Exercise aim: Leaving out all images, return the entries below exactly.

Extracted entries:

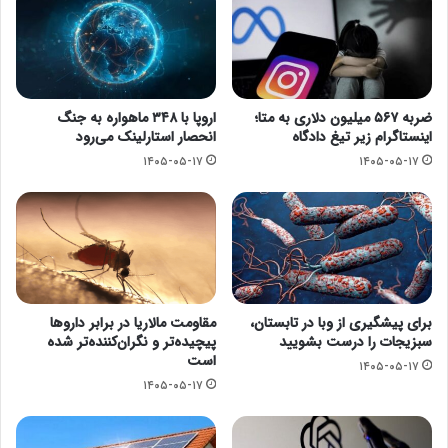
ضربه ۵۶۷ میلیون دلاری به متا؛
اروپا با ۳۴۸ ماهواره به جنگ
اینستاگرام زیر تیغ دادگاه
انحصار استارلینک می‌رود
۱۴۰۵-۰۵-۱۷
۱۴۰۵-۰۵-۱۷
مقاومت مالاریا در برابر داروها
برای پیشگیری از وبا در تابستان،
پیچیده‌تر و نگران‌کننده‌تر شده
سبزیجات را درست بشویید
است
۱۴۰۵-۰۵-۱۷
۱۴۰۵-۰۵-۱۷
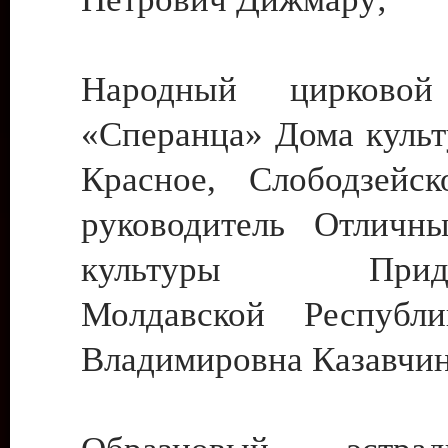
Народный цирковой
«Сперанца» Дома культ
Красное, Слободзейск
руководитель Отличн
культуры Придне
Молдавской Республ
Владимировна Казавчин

Response below:
ضربه ۵۶۷ میلیون دلاری به متا؛
اروپا با ۳۴۸ ماهواره به جنگ
اینستاگرام زیر تیغ دادگاه
انحصار استارلینک می‌رود
۱۴۰۵-۰۵-۱۷
۱۴۰۵-۰۵-۱۷
مقاومت مالاریا در برابر داروها
برای پیشگیری از وبا در تابستان،
پیچیده‌تر و نگران‌کننده‌تر شده
سبزیجات را درست بشویید
است
۱۴۰۵-۰۵-۱۷
۱۴۰۵-۰۵-۱۷
Народный цирковой
«Сперанца» Дома культ
Красное, Слободзейск
руководитель Отличн
культуры Придне
Молдавской Республ
Владимировна Казавчин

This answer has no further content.